I just cried about how unfair it is that my husband has cancer and that my best friend—my youngest son—moved away. Strangely enough, once I was able to cry, I did feel better. And it’s a nice contrast to my last therapist, who I saw for months and never once cried.

I’m still in a creative dry spell and it’s all I can do just to keep up with my regular work. I did pick up some extra work that’s a bit outside of my normal wheelhouse; it’s marketing writing. But it pays $50 an hour so I’m going to give it a shot and even plan to wake up early tomorrow to finish it.

I’m really grateful that I have the skills that I should be able to write something at least passable, and if I do a good job on it, there will be more work where that came from.

Adam and I are doing somewhat well with taking over the cooking in Dylan’s absence, though what we’re having is much less fancy than what Dyl cooked for us. (The bright side is that it’s also a lot cheaper than what he cooked for us.)

Adam decided she’s going to postpone getting her medical assistant certificate until after her legal name and gender change. She’s thinking about trying to get hired at Starbucks in the meantime, as they’re a very trans-friendly employer. I think that would be really good for her.

She doesn’t want to get a car of her own because maintenance and insurance are too expensive. But she’s just passing those expenses on to me instead, which I don’t think is right. But I’ll probably drive her to work and back until she gets her medical assisting certification. By then, she’ll be making enough money that she can afford it herself.

Later this week, when my work slows down a little, I’m going to try to go over my budget more closely and figure out how to plug up all the holes in it so we can really start saving more money.

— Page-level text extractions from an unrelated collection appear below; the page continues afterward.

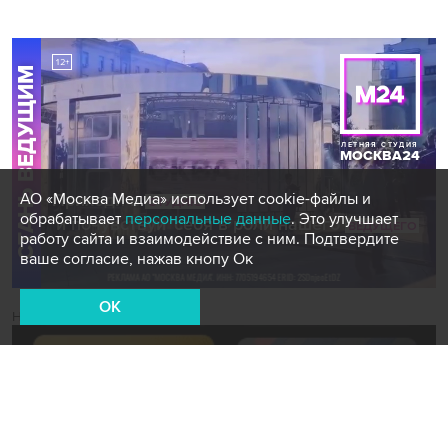
АО «Москва Медиа» использует cookie-файлы и
обрабатывает
персональные данные
. Это улучшает
работу сайта и взаимодействие с ним. Подтвердите
ваше согласие, нажав кнопу Ок
OK
Новости СМИ2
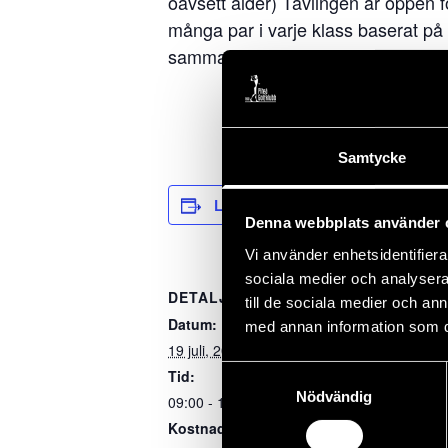
oavsett ålder) Tävlingen är öppen fö
många par i varje klass baserat p
sammanlagd hcp bildar B-klass. Pa
Samtycke
Lägg till i kalender
Denna webbplats använder 
Vi använder enhetsidentifierar
sociala medier och analysera 
DETALJER
ARRANGÖ
till de sociala medier och a
Datum:
Piteå GK / Bil
med annan information som du 
19 juli, 2024
Samtyckesval
Tid:
Nödvändig
09:00 - 15:00
Kostnad:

I talked to my mom a couple of days ago about not knowing what I’d do when J dies and she quickly changed the subject to my cats. I know she doesn’t really care about my cats and just wanted to change the subject. And that’s fine with me. I just hope she isn’t thinking that I will want to move back to Michigan after I lose J.

I might want to move but I still don’t want to go back to Michigan. But I’ll figure out later where I want to go instead (if anywhere…I might just stay where I am and have super-cheap rent, especially if Adam’s working and paying rent.)